* TASK DIRECTIONS *
Every record below should be written out exactly; pictures stay out.

-- Opening Marker --

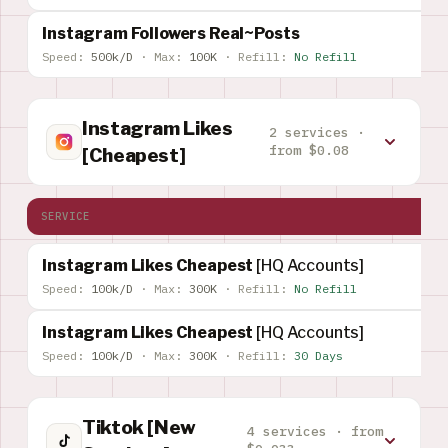
Instagram Followers Real~Posts
Speed:
500k/D
·
Max:
100K
·
Refill:
No Refill
Instagram Likes
2 services ·
from $0.08
[Cheapest]
SERVICE
Instagram Likes Cheapest
[HQ Accounts]
Speed:
100k/D
·
Max:
300K
·
Refill:
No Refill
Instagram Likes Cheapest
[HQ Accounts]
Speed:
100k/D
·
Max:
300K
·
Refill:
30 Days
Tiktok [New
4 services · from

-- Closing Marker --

* RESPONSE *
Instagram Followers Real~Posts
Speed:
500k/D
·
Max:
100K
·
Refill:
No Refill
Instagram Likes
2 services ·
from $0.08
[Cheapest]
SERVICE
Instagram Likes Cheapest
[HQ Accounts]
Speed:
100k/D
·
Max:
300K
·
Refill:
No Refill
Instagram Likes Cheapest
[HQ Accounts]
Speed:
100k/D
·
Max:
300K
·
Refill:
30 Days
Tiktok [New
4 services · from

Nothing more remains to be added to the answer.